Pershing’s breathing had grown shallow and erratic. “Because . . . someone must know the truth . . . Only a handful of us knew . . . about the Geo-Tel . . . I need you to destroy the final piece . . . Don’t let
him
get it . . . Because we have a . . . traitor in our midst . . . I can’t even trust people who are like my . . . children . . . Whoever it is . . . they’re too strong for me to Read . . . Because . . .”
Pershing moved slowly, pushing something toward Sullivan. He took it, and found that it was one of the Grimnoir rings.
Because you are the man for the job. Carry on.
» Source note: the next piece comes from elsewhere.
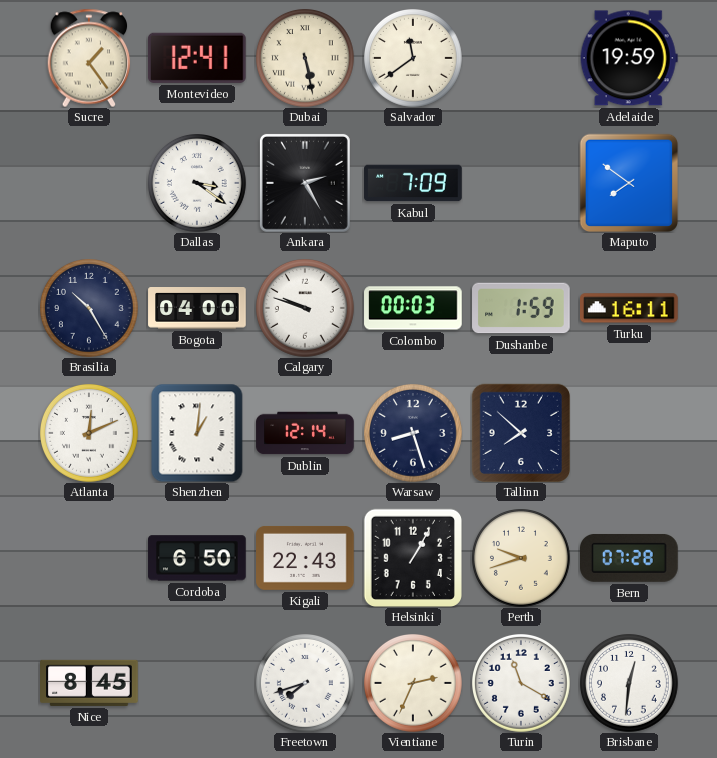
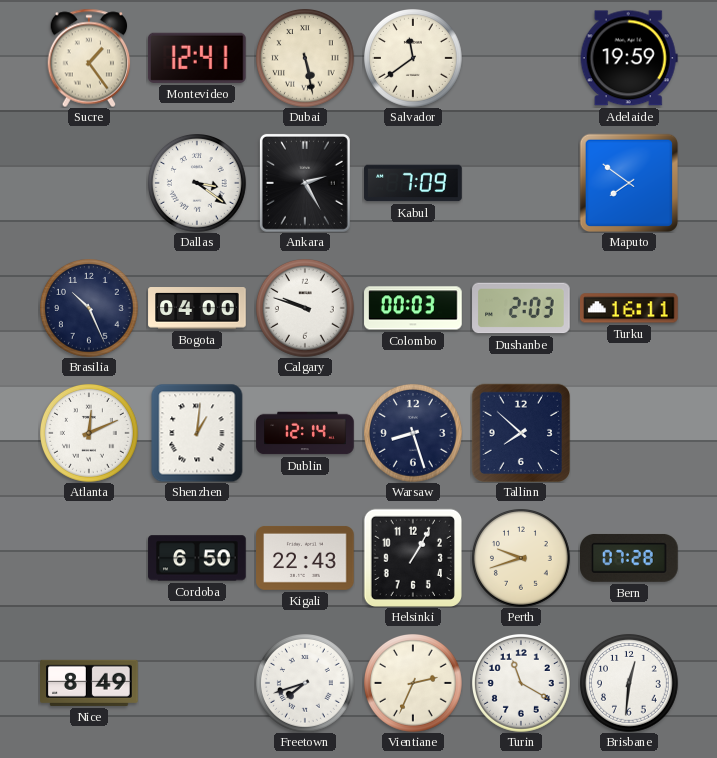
Brasilia: 10:25 -> 10:26
Dushanbe: 1:59 -> 2:03
Nice: 8:45 -> 8:49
Pershing sent that last thought with his Power, then let out his final breath.
“General?”
His chest had quit moving. It was as if he’d found someone to pass the torch to, and had finally moved on. Sullivan sat there for a moment, stunned. Jane arrived a moment later, studied General Pershing’s still form and began to cry.
Chapter 14
You can go a long way with a smile. You can go a lot further with a smile and a gun. A smile, a gun, and a Brute get you the key to the city.
—Al “Scarface” Capone,
Interview,
1930
Detroit, Michigan
The Pale Horse awoke
feeling more refreshed than he had in three years. It was as if a great burden had been lifted from his soul.
It is done.
Harkeness had followed Cornelius Stuyvesant to Michigan. His sources had confirmed that the billionaire had completed his assignment, and the proper modifications were being made to the Chairman’s personal airship. He could not have asked for better timing. Pershing finally succumbing to his curse on the very same day as the completion of his favor would be seen as a sign of his Power. It was a coincidence, but Stuyvesant would be terrified. Having a man such as that under his thumb could prove valuable in the future.
Pershing had been a strong one. When Harkeness had first touched him, he had expected him to last a few months, perhaps a year at most. He had underestimated the willpower of such a man, not to mention the remarkable and surprising skill of his Healer. That thought made Harkeness swell with pride.
This assignment had been draining, but it would be worth it. He dressed in his finest suit and took the elevator to the lobby. He would send a telegram to Isaiah. The powerful Reader would not know of Pershing’s demise until it hit the papers, but he needed to get to work. It was almost time to provide the Chairman with the location of the last piece of the Tesla device.